====== Dataset records ======

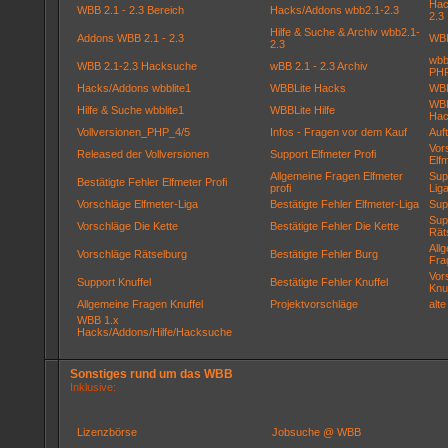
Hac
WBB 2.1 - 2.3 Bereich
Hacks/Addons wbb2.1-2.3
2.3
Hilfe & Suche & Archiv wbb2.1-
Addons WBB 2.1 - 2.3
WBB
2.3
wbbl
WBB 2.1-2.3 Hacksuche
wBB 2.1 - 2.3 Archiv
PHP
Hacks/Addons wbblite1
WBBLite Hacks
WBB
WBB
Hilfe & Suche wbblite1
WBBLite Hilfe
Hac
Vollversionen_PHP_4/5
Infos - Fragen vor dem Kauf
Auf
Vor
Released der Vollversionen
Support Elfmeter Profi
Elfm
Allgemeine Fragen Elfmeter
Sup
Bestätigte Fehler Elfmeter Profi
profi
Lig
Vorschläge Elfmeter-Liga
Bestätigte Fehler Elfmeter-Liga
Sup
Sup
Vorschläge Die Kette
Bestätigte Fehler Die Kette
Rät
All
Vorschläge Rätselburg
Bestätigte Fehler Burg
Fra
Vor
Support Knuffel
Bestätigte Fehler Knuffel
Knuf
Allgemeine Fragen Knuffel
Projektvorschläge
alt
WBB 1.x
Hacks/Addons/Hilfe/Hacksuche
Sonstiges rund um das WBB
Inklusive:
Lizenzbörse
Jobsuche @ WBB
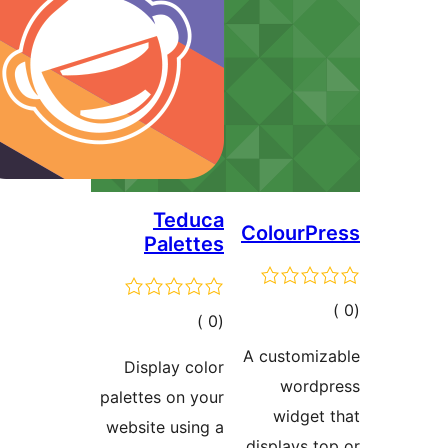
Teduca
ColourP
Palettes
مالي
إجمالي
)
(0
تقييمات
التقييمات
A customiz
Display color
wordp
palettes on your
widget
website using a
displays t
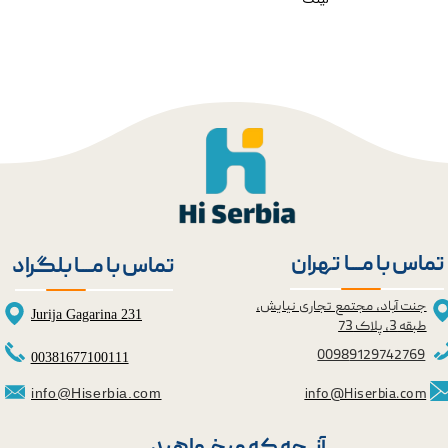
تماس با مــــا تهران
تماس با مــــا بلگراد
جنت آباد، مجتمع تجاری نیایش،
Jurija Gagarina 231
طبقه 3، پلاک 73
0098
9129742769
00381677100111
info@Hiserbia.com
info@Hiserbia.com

======

-- What you need to do --
When a line in the data contains the string "Allgemeine", copy that line.

-- Response --
Allgemeine Fragen Elfmeter
Allgemeine Fragen Knuffel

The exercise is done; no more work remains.